The Egyptian investigative committee said in a statement that the signals were detected by specialized locator equipment on board the French vessel La Place from the seabed in the Mediterranean Sea.
Later, the director of the BEA, France's air accident investigation agency, confirmed the signals were from one of the recorders on the plane. "The signal of a beacon from a flight recorder could be detected. ... The detection of this signal is a first step," BEA Director Remy Jouty said in a statement, according to an agency spokesman.
The Airbus A320 with 66 people on board crashed in the Mediterranean on May 19 on a flight from Paris to Cairo.

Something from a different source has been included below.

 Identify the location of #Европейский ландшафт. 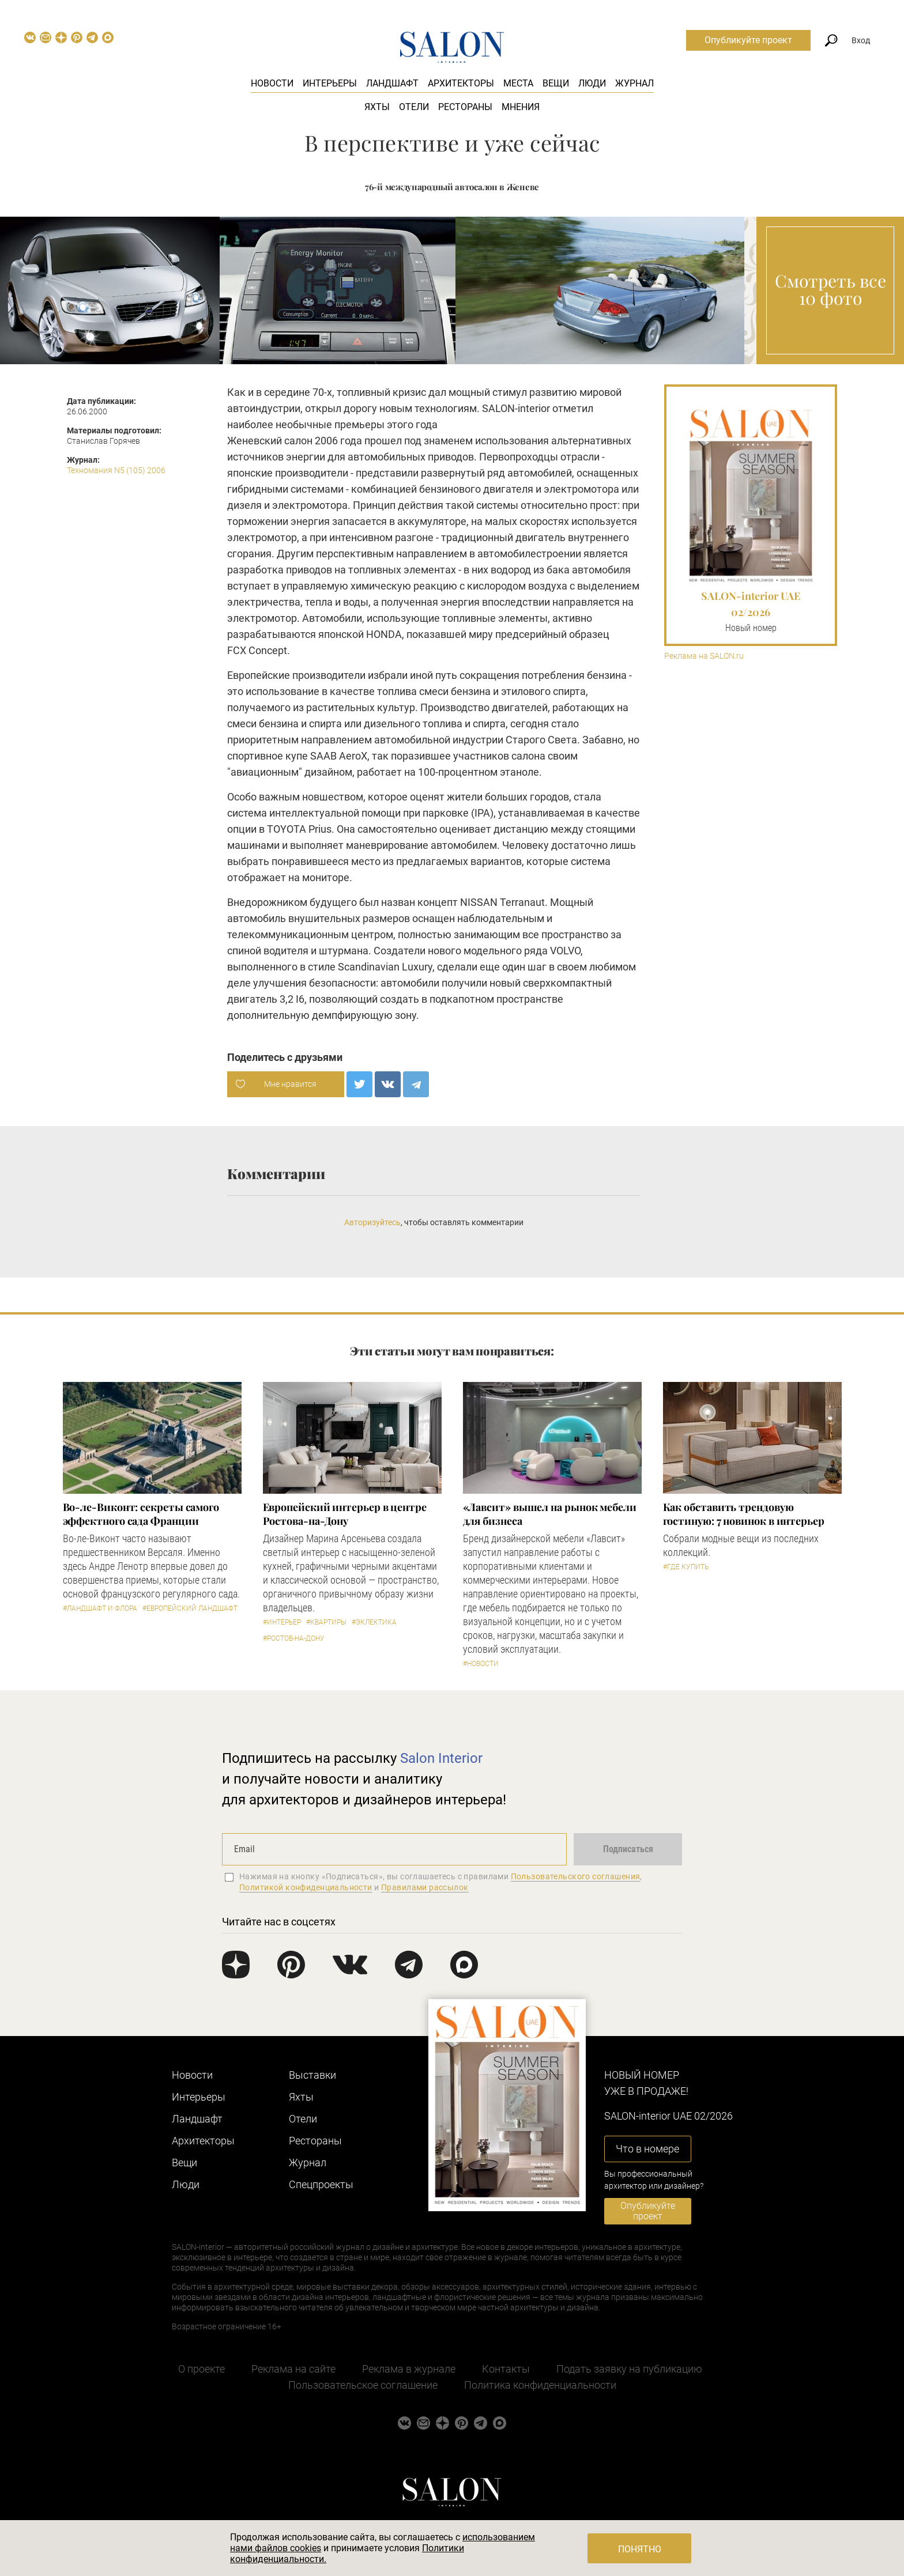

Since then, authorities have been trying their best to locate the wreckage of the plane and its flight data and cockpit voice recorders.
Authorities are hopeful of locating the data recorders, so a specialized vessel managed by the Deep Ocean Search company can then retrieve them, the investigative committee said, adding that vessel is set to join the search team within a week.
This is not the first time that a signal has been detected by investigators. Last week an investigator claimed that Airbus had detected signals from the plane's Emergency Locator Transmitter, a device that can manually or automatically activate at impact and will usually send a distress signal.
An Egyptian Civil Aviation Ministry official said once the black boxes will be found, they will be brought to Cairo. He added that this is the standard procedure.